In the osteoarthritic joint, catabolic complexes dominate the synovial fluid and lead to a continuous cycle of load-based joint destruction [29]. Pro-inflammatory protein molecules found in catabolic knee pain syndrome include interleukin one, tumor necrosis factor alpha, interleukin 6, interleukin 8, interleukin 17, interleukin 18, leukemia inhibitory factor, oncostatin M (OSM), Matrix Metalloproteinase 13 (MMP-13), ADAMTS and some prostaglandins [30,31]. These molecules lead to cartilage matrix and cellular degradation from mechanical overload of the knee joint compartment affected [32]. Inflammatory cells make up approximately fifteen to twenty percent of the synovial lining of the knee joint and include immune signalling cells that function through adaptive autocrine and paracrine signalling mechanisms [33]. Other nucleated cells that play a role in combatting osteoarthritis include hematopoetic and mesenchymal stem cells, endothelial cells and pericytes functioning as a unit [34].

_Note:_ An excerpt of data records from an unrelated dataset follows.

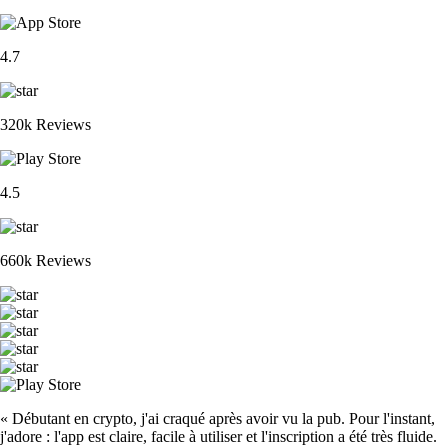
4.7
320k Reviews
4.5
660k Reviews
« Débutant en crypto, j'ai craqué après avoir vu la pub. Pour l'instant,
j'adore : l'app est claire, facile à utiliser et l'inscription a été très fluide.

Osteoarthritis emanates from the dysfunction of the entire joint, especially affecting synovium, cartilage and subchondral bone as well as tissues with close mechanical and molecular biological interactions [35, 36]. Understanding the biochemical and biophysical signaling underlying the genesis of osteoarthritis will continue to lead to additional discovery of novel treatment strategies for symptomatic knee arthritis and likely have wide application to other joint arthritides like the hip or shoulder joint [37]. Autologous cell-based therapies combat destructive intra-articular immune complexes using a cellular and molecular based approach including mesenchymal signaling cells.

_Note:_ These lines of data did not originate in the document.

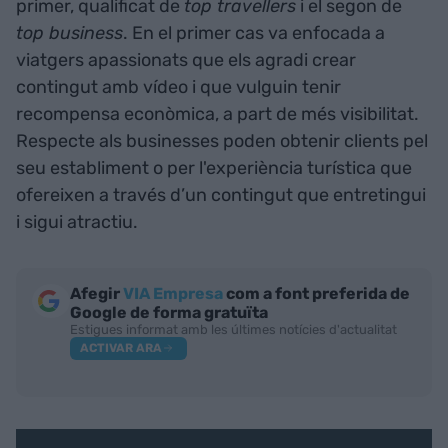
primer, qualificat de
top travellers
i el segon de
top business
. En el primer cas va enfocada a
viatgers apassionats que els agradi crear
contingut amb vídeo i que vulguin tenir
recompensa econòmica, a part de més visibilitat.
Respecte als businesses poden obtenir clients pel
seu establiment o per l'experiència turística que
ofereixen a través d’un contingut que entretingui
i sigui atractiu.
Afegir
VIA Empresa
com a font preferida de
Google de forma gratuïta
Estigues informat amb les últimes notícies d'actualitat
ACTIVAR ARA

To date there is no therapy that has been shown to effectively halt the structural deterioration of cartilage and bone or is able to successfully and consistently reverse any existing structural defects in the setting of knee osteoarthritis [38]. However, many treatment options exist for the treatment of the symptomatic catabolic pain syndrome associated with arthritis of the knee. While conventional treatments including physical therapy, CBD preparations, topical and oral NSAIDs, steroids and viscosupplementation have been used extensively and, with the exclusion of endocannabinoids, have a known track record, there is some question regarding the treatment safety, efficacy and endurance of orthopedic immunobiologics like platelet rich plasma and autologous bone marrow concentrates. This study used validated, accurate patient reported outcomes to clarify the role for bone marrow concentrates in the setting of knee osteoarthritis to determine safety and efficacy at an average of 20 months (12-30 months). While all the patients in our study were treated with a single intra-articular injection of bone marrow concentrate, we currently favour a combined autologous bone marrow concentrate intraosseous and intra-articular injection in the setting of varus gonarthrosis that has failed conventional treatment modalities, particularly when subchondral edema (marrow pathology) is observed on MRI images [39]. We have noted that subchondral edema typically begins on the concave side of the join, where loss of Young’s modulus of elasticity results in a stiff subchondral plate. Once the tibial bone is stiff, the load is reflected to the convex (femoral condylar) side of the joint that follows a similar pattern. By this time, the cartilage matrix and cells are subjected to supraphysiologic loading and disintegrate into the synovial fluid, prompting an insidious inflammatory response that catabolically auto-regulates until the joint fails and patients are appropriately indicated for arthroplasty.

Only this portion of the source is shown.